Self-Aligning Depth-regularized Radiance Fields for Asynchronous RGB-D Sequences
This addresses a practical issue for UAV-based 3D reconstruction by enabling effective view synthesis from unsynchronized data, though it is incremental as it builds on existing depth-regularized radiance field methods.
The paper tackles the problem of learning radiance fields from asynchronous RGB-D sequences, which is common in UAV city modeling, by proposing a novel time-pose function and joint optimization scheme, resulting in outperforming baselines without regularization and showing improved results on real-world drone data.

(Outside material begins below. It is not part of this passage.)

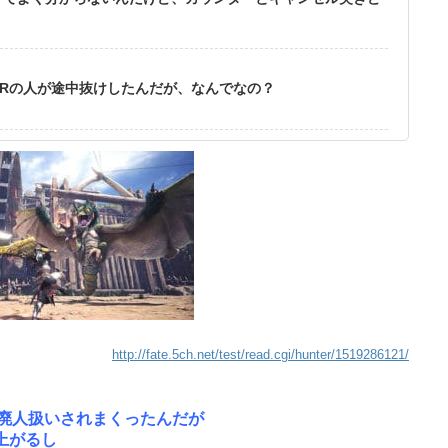
Rの人が途中抜けしたんだが、なんでなの？
http://fate.5ch.net/test/read.cgi/hunter/1519286121/
に廃人扱いされまくったんだが
上がるし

It has been shown that learning radiance fields with depth rendering and depth supervision can effectively promote the quality and convergence of view synthesis. However, this paradigm requires input RGB-D sequences to be synchronized, hindering its usage in the UAV city modeling scenario. As there exists asynchrony between RGB images and depth images due to high-speed flight, we propose a novel time-pose function, which is an implicit network that maps timestamps to $\rm SE(3)$ elements. To simplify the training process, we also design a joint optimization scheme to jointly learn the large-scale depth-regularized radiance fields and the time-pose function. Our algorithm consists of three steps: (1) time-pose function fitting, (2) radiance field bootstrapping, (3) joint pose error compensation and radiance field refinement. In addition, we propose a large synthetic dataset with diverse controlled mismatches and ground truth to evaluate this new problem setting systematically. Through extensive experiments, we demonstrate that our method outperforms baselines without regularization. We also show qualitatively improved results on a real-world asynchronous RGB-D sequence captured by drone. Codes, data, and models will be made publicly available.